Home and Filling Gaps

I'm home.  It's weird.  I'm struggling to string words together when talking to people (I went straight to Tuttle from the airport this morning) partly because I got about 4 hours sleep last night starting at the equivalent of 2am and partly because I haven't spoken to that many people at once for a while, partly because everyone wants to know everything and there isn't time for that but also just saying "it was really good, I enjoyed it, I had a great time" doesn't do it justice, partly because I've been travelling for a month and the reasons for tiredness that I wrote about last weekend haven't gone away yet.

I just cooked for myself for the first time since I made breakfast before I left on March 1st.  Being the perpetual houseguest is weird and will require much futher writing.

I'm aware that I let go of daily chronicles after Day 18.  I've been writing them sketchily and the detail will come, but for those who haven't been following all the time I wanted to just summarize the final 13 days.

I had an interesting, relaxing and stimulating weekend in Lafayette, met some new people and had a fab night out which may end up as a short story entitled "One Night in Southern Louisiana"  I also got to spend some time on the Sunday at the New Orleans Museum of Art.

I had 3 nights with Ray and Bev Nichols in New Orleans getting a deeper feel for the social enterprise and non-profit scene and talking lots with Ray about social capital, connections and his use of Facebook.

I then took the train, "The City of New Orleans" up to Chicago, had a day wandering, probably too far for my poor feet, mostly around down- and midtown, dropping into coffee shops for wifi and generally being very very cold.  I chickened out of the opportunity to go to the 96th Floor of the John Hancock Tower.

Left Chicago in the evening on The Cardinal which goes down through Cincinnatti and across through beautiful countryside in West Virginia and Virginia to Washington DC.

In DC I met up with Anne Wilson, another friend of Jo Mitchell, who'd introduced me to Ann and Kevin in Seattle and stayed with her and her dog Lucas for a couple of nights.  On the Saturday we went to the theatre and saw Mike Daisey in "The Agony and Ecstacy of Steve Jobs" which reminded me of the power of storytelling in first person monologues – something to aim for with presenting the material for my trip.  The way travel worked out, I had Sunday on my own in DC, I went to the National Portrait Gallery and then walked down to the Jefferson Memorial and back past the Washington Monument and Capitol to Union Station to sit and do some writing before setting off again at about 10pm.
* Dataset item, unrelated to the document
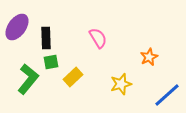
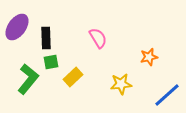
orange star: rotated 12 degrees clockwise
yellow star: rotated 10 degrees clockwise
I next headed up towards the East Coast through Philadelphia to New York and arriving in Boston first thing in the morning.  From there I took the Downeaster train to Portland, Maine and then a bus up to Belfast where I met one of my longest-standing online friends that I'd never met face-to-face, Neal Foley aka @podchef.  Neal and his wife Kathy and 5 daughters live on a farm outside Belfast.  I had a  delightful couple of nights there and in the day making mozzarella from fresh raw cow's milk, touring a small part of the 60 acres of land, watching Neal tap his maple trees for sap to make into syrup and then assisting poorly in making  a curry.  I'm so glad I made the effort – what a lovely family!

This brings me to Wednesday which was almost entirely spent travelling from Maine to NYC where I stayed with Sanford Dickert, a man I've met once in London but who could tell from the mutual friends we have that he could trust me on his couch.  We spent the next morning bashing around my value proposition and why it is that I seem to struggle to make money doing what i'm doing.  Then I went and had a deliciously civilised lunch with Taylor Davidson who reminded me of many of the lessons I'd learned on last years trip as well as acknowledging  that I'd "done it the hard way".

I don't get on well with Manhattan.  I react badly to unspoken rules that I don't know and which it seems from people's reactions in the streets, it's really, really important that you do know.  Anyhow, I managed to get to the Nintendo store to pick up things for my kids as promised and then bumbled down to Grand Central Station and a bus to Kennedy Airport.

The flight was a little delayed and as I say, I didn't sleep too well but that's how I ended up sitting on the Piccadilly Line again this morning, loving the grey, green, damp, higgledy-piggledyness of London, no grid-systems, an Oyster card, a tube system that I know and hearing people not speaking English – home.